In his phenomenal article series about what makes a good dungeon design, Justin Alexander identifies an important feature used by Jenell Jaquays to make dungeons less linear: multiple entrances. This technique has another, more practical benefit than just encouraging player choice: it also adds strategic value to the dungeon. It’s this exact function that is the reason why we often see them in real-world ‘dungeons’.
Large fortifications such as castles have two types of entry points. The first is the large gate where most people will enter and exit. This gate is protected by various means such as a portcullis, a drawbridge, and a gatehouse. The second is a smaller, secure exit like a postern. Especially large fortifications might have multiple such alternative ways in and out. A villain’s stronghold would almost certainly have such a measure to allow their discrete comings and goings.
Such alternative entrances may very well present a security risk, since they can be discovered by unwanted persons, but this can be mitigated with additional precautions. For example, if the crypt beneath a noble family’s mausoleum includes an antechamber with a secret route down to the catacombs, which the characters can use to bypass the estate’s primary security points, then the antechamber might have various protections. The suits of armour that decorate the corners of the room might be animated armour. The crypt itself might even be protected by a ghost who awakens to destroy intruders. Such precautions mean that the alternative entrance needn’t be the easier path.
Of course, this section wouldn’t be complete without mention of the most efficient back door, the favoured trick of wizards with cash to burn: the teleportation circle. As one might expect of anything that costs at least 18,250 gp and takes one year to install, this single feature of a stronghold is enough to considerably improve its strategic potential. As long as its sigil sequence and location is kept secret—not too difficult using strategic division of labour and counter-surveillance measures such as Mordenkainen’s private sanctum—the wizard can be assured of their security. But on the off-chance that it is learned, it would provide the characters with an advantage well worth whatever extra effort they put in to obtaining that information.
“… dungeon ecology”
Another important consideration that a dungeon architect should consider is the logistics of living in such a place. Where is food kept? Where does it come from? What do you do with it once you’ve turned it into waste?
There is a reason that there are no great subterranean nations on Earth: nothing grows where there is no sunlight. It’s a fundamental law of the universe: energy cannot be created or destroyed. Plants take in energy from the Sun and use it to drive photosynthesis, which allows them to grow. Then something on the lower end of the food chain eats a plant and gets energy to continue to drive its metabolic functions. Or it gets eaten by something else, to the same effect. Unless you have another way for things in the dungeon to eat, they need to go outside.

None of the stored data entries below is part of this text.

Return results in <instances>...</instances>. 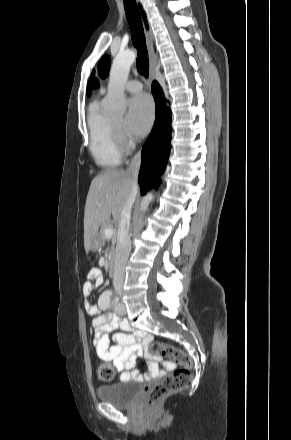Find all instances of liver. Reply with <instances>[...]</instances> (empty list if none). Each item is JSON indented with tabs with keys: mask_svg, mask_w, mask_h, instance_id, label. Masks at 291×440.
<instances>
[{
	"mask_svg": "<svg viewBox=\"0 0 291 440\" xmlns=\"http://www.w3.org/2000/svg\"><path fill=\"white\" fill-rule=\"evenodd\" d=\"M131 176L122 170H107L97 175L91 182L84 212V247L86 251L98 237L102 222L112 214L116 222L131 193Z\"/></svg>",
	"mask_w": 291,
	"mask_h": 440,
	"instance_id": "1",
	"label": "liver"
}]
</instances>
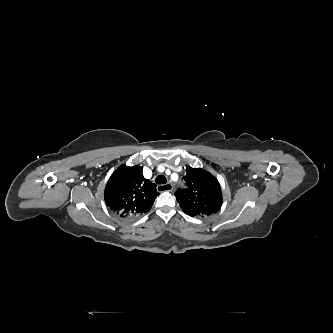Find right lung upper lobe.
Wrapping results in <instances>:
<instances>
[{"label": "right lung upper lobe", "mask_w": 333, "mask_h": 333, "mask_svg": "<svg viewBox=\"0 0 333 333\" xmlns=\"http://www.w3.org/2000/svg\"><path fill=\"white\" fill-rule=\"evenodd\" d=\"M139 166L122 165L110 177L105 188L107 206L121 217L146 213L153 205L156 184L145 179Z\"/></svg>", "instance_id": "1"}]
</instances>
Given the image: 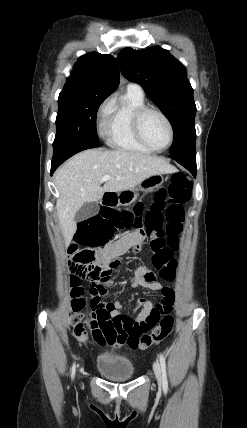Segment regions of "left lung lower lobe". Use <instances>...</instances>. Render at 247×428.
Returning <instances> with one entry per match:
<instances>
[{"label": "left lung lower lobe", "instance_id": "1", "mask_svg": "<svg viewBox=\"0 0 247 428\" xmlns=\"http://www.w3.org/2000/svg\"><path fill=\"white\" fill-rule=\"evenodd\" d=\"M170 158L177 161L183 167L191 172V174L196 177V154L195 155H186V156H172Z\"/></svg>", "mask_w": 247, "mask_h": 428}]
</instances>
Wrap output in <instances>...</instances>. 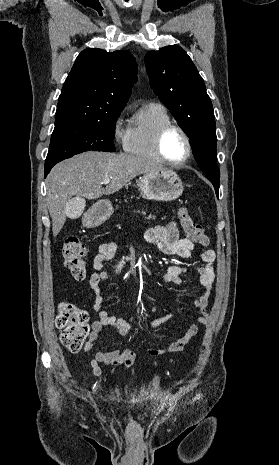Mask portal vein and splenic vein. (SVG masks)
<instances>
[{
    "mask_svg": "<svg viewBox=\"0 0 279 465\" xmlns=\"http://www.w3.org/2000/svg\"><path fill=\"white\" fill-rule=\"evenodd\" d=\"M109 182H110V179H106V180L104 181V184H108Z\"/></svg>",
    "mask_w": 279,
    "mask_h": 465,
    "instance_id": "obj_1",
    "label": "portal vein and splenic vein"
}]
</instances>
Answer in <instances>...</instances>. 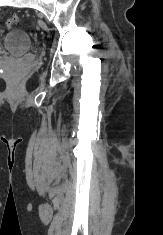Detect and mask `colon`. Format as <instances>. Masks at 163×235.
<instances>
[{"label": "colon", "instance_id": "1", "mask_svg": "<svg viewBox=\"0 0 163 235\" xmlns=\"http://www.w3.org/2000/svg\"><path fill=\"white\" fill-rule=\"evenodd\" d=\"M19 22V17L17 15H12L9 17L6 21L7 27H12L16 25Z\"/></svg>", "mask_w": 163, "mask_h": 235}]
</instances>
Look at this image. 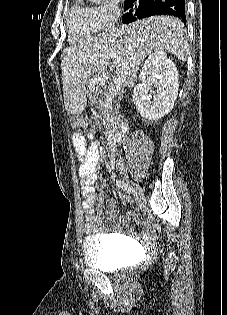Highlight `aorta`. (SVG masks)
Returning <instances> with one entry per match:
<instances>
[{
  "label": "aorta",
  "instance_id": "1",
  "mask_svg": "<svg viewBox=\"0 0 227 315\" xmlns=\"http://www.w3.org/2000/svg\"><path fill=\"white\" fill-rule=\"evenodd\" d=\"M89 1L92 3H100L101 2V0H89Z\"/></svg>",
  "mask_w": 227,
  "mask_h": 315
}]
</instances>
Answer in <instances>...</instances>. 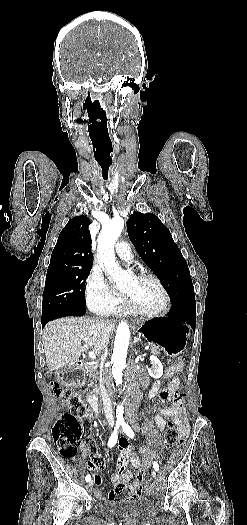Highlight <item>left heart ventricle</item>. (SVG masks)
I'll return each instance as SVG.
<instances>
[{
  "instance_id": "1",
  "label": "left heart ventricle",
  "mask_w": 247,
  "mask_h": 525,
  "mask_svg": "<svg viewBox=\"0 0 247 525\" xmlns=\"http://www.w3.org/2000/svg\"><path fill=\"white\" fill-rule=\"evenodd\" d=\"M128 270L127 262L123 264ZM123 290L144 303L148 308L156 309L163 305L164 295L154 280L150 278H130L123 286Z\"/></svg>"
}]
</instances>
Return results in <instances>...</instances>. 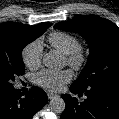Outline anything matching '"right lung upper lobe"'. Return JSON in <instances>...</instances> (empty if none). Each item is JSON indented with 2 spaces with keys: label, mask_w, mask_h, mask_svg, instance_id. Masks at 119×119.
I'll use <instances>...</instances> for the list:
<instances>
[{
  "label": "right lung upper lobe",
  "mask_w": 119,
  "mask_h": 119,
  "mask_svg": "<svg viewBox=\"0 0 119 119\" xmlns=\"http://www.w3.org/2000/svg\"><path fill=\"white\" fill-rule=\"evenodd\" d=\"M51 23H41L36 26H29L26 24H20L15 22H6L0 24V42L3 41L7 35L14 31L18 30H31V31H42L43 29H47L50 27Z\"/></svg>",
  "instance_id": "obj_1"
}]
</instances>
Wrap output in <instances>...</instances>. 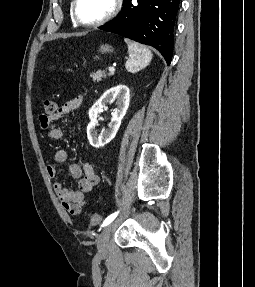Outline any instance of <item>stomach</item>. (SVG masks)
Listing matches in <instances>:
<instances>
[{"label": "stomach", "mask_w": 255, "mask_h": 287, "mask_svg": "<svg viewBox=\"0 0 255 287\" xmlns=\"http://www.w3.org/2000/svg\"><path fill=\"white\" fill-rule=\"evenodd\" d=\"M98 52H100V54H108V52H111V46H108V44H102Z\"/></svg>", "instance_id": "0dacf381"}]
</instances>
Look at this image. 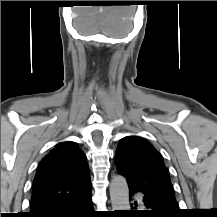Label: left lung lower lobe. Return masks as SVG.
I'll use <instances>...</instances> for the list:
<instances>
[{
	"label": "left lung lower lobe",
	"instance_id": "0a47b994",
	"mask_svg": "<svg viewBox=\"0 0 217 217\" xmlns=\"http://www.w3.org/2000/svg\"><path fill=\"white\" fill-rule=\"evenodd\" d=\"M137 191L131 190L130 197ZM143 202L147 208L145 211H132L129 215L148 217H178L179 211L174 209L167 201L150 195H143ZM136 204V203H135Z\"/></svg>",
	"mask_w": 217,
	"mask_h": 217
}]
</instances>
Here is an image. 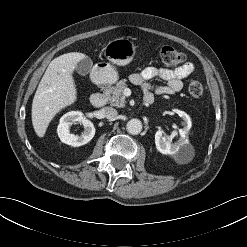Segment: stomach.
<instances>
[{"label": "stomach", "instance_id": "obj_1", "mask_svg": "<svg viewBox=\"0 0 247 247\" xmlns=\"http://www.w3.org/2000/svg\"><path fill=\"white\" fill-rule=\"evenodd\" d=\"M103 50L110 63L96 64L93 76L98 83L112 84L118 79V73L112 64L119 66L129 64L135 55V46L128 38L121 37L109 41Z\"/></svg>", "mask_w": 247, "mask_h": 247}]
</instances>
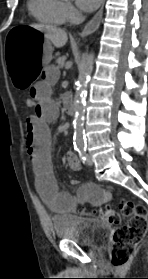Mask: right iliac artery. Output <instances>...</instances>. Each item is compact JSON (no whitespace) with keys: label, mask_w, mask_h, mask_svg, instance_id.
I'll return each mask as SVG.
<instances>
[{"label":"right iliac artery","mask_w":148,"mask_h":279,"mask_svg":"<svg viewBox=\"0 0 148 279\" xmlns=\"http://www.w3.org/2000/svg\"><path fill=\"white\" fill-rule=\"evenodd\" d=\"M82 147H75L76 151H79Z\"/></svg>","instance_id":"obj_1"}]
</instances>
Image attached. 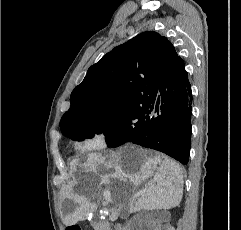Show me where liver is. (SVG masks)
<instances>
[{
    "mask_svg": "<svg viewBox=\"0 0 241 230\" xmlns=\"http://www.w3.org/2000/svg\"><path fill=\"white\" fill-rule=\"evenodd\" d=\"M78 169H74L76 177L62 189V198L72 199L77 206L72 213L61 215L65 225H74L78 221L88 218L90 213L97 209V204L91 198L99 197L102 185L106 186L103 193L108 194L118 203L124 200L120 194L113 190L110 183L113 180L130 182L135 187L140 186L146 180L150 181L135 194L128 203L129 211L140 209L168 210L178 206L183 193V170L174 160L150 153L131 144L125 145L118 151L107 153H91L83 164L76 163ZM93 176L99 179L95 192L87 194L89 197L77 196L87 177ZM111 192V193H110Z\"/></svg>",
    "mask_w": 241,
    "mask_h": 230,
    "instance_id": "liver-1",
    "label": "liver"
}]
</instances>
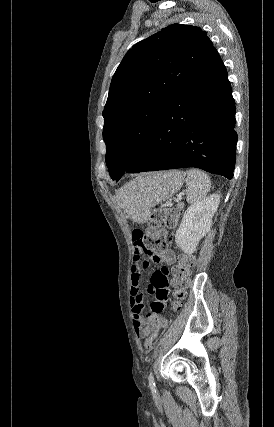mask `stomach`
I'll return each mask as SVG.
<instances>
[{
    "label": "stomach",
    "mask_w": 274,
    "mask_h": 427,
    "mask_svg": "<svg viewBox=\"0 0 274 427\" xmlns=\"http://www.w3.org/2000/svg\"><path fill=\"white\" fill-rule=\"evenodd\" d=\"M184 180L183 172L172 170L162 174H143L134 182H129L121 190V200L127 215L134 221L143 223L148 219L149 210L162 200H169L174 196Z\"/></svg>",
    "instance_id": "1"
}]
</instances>
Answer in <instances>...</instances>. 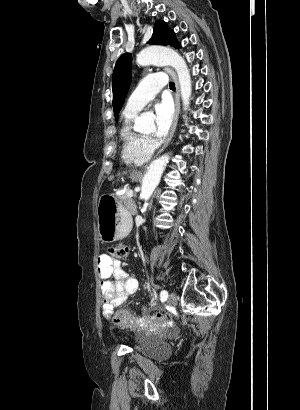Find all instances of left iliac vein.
Returning <instances> with one entry per match:
<instances>
[{
  "mask_svg": "<svg viewBox=\"0 0 300 410\" xmlns=\"http://www.w3.org/2000/svg\"><path fill=\"white\" fill-rule=\"evenodd\" d=\"M168 303L170 304V305H176V303H177V296H176V294L175 293H170V295H169V297H168Z\"/></svg>",
  "mask_w": 300,
  "mask_h": 410,
  "instance_id": "1",
  "label": "left iliac vein"
}]
</instances>
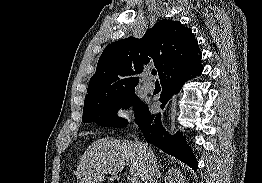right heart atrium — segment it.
<instances>
[{
    "instance_id": "right-heart-atrium-1",
    "label": "right heart atrium",
    "mask_w": 262,
    "mask_h": 183,
    "mask_svg": "<svg viewBox=\"0 0 262 183\" xmlns=\"http://www.w3.org/2000/svg\"><path fill=\"white\" fill-rule=\"evenodd\" d=\"M112 117L119 123H131L132 110L128 104L117 105L112 111Z\"/></svg>"
}]
</instances>
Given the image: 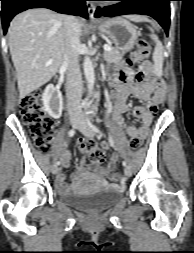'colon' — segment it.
<instances>
[{"mask_svg": "<svg viewBox=\"0 0 194 253\" xmlns=\"http://www.w3.org/2000/svg\"><path fill=\"white\" fill-rule=\"evenodd\" d=\"M150 53V45L146 40H140L136 50L127 59V65L140 72L141 63L138 56H148ZM20 114L23 123L29 128L30 133L37 148L46 153L51 145L52 133L54 129L53 120L44 112L41 105V92L35 91L27 94L20 102ZM95 137H89L88 140L80 142V149L89 154L93 164L99 165L104 161V152L95 145ZM142 144V139L135 136L130 139V146L137 150ZM122 175L119 171L111 174L113 182H120Z\"/></svg>", "mask_w": 194, "mask_h": 253, "instance_id": "5ec220e1", "label": "colon"}]
</instances>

Likewise, waste needs to go somewhere. The most efficient way to do this is to use it as fertilizer, and the fastest way to do this is to dump it into some moving body of water like an underground stream. If your dungeon has no place to grow things and no source of water, you need to think of another way to get the waste out. Perhaps an otyugh pit.
Putting It All Together
In spite of the days of randomly generated dungeons laying squarely in the past, a great many adventures follow a perplexing design that would frustrate everyday living and ultimately serves to simply divide up a large, deadly encounter into smaller, more manageable pieces. Considerations of sanitation, navigation, and security are foiled by ill-advised planning, ultimately to the detriment of how the dungeon’s master and architects are portrayed. It is, after all, tough to take seriously a villain who has to trudge through a filthy kobold warren to get to their private retreat.
While much has been written about how to design dungeons that give players choice and offer new challenges, it is important to remember that you want to keep your players immersed. With some thought given to dungeon ecology and defensive strategy, you can be sure to make dungeons that your players will remember.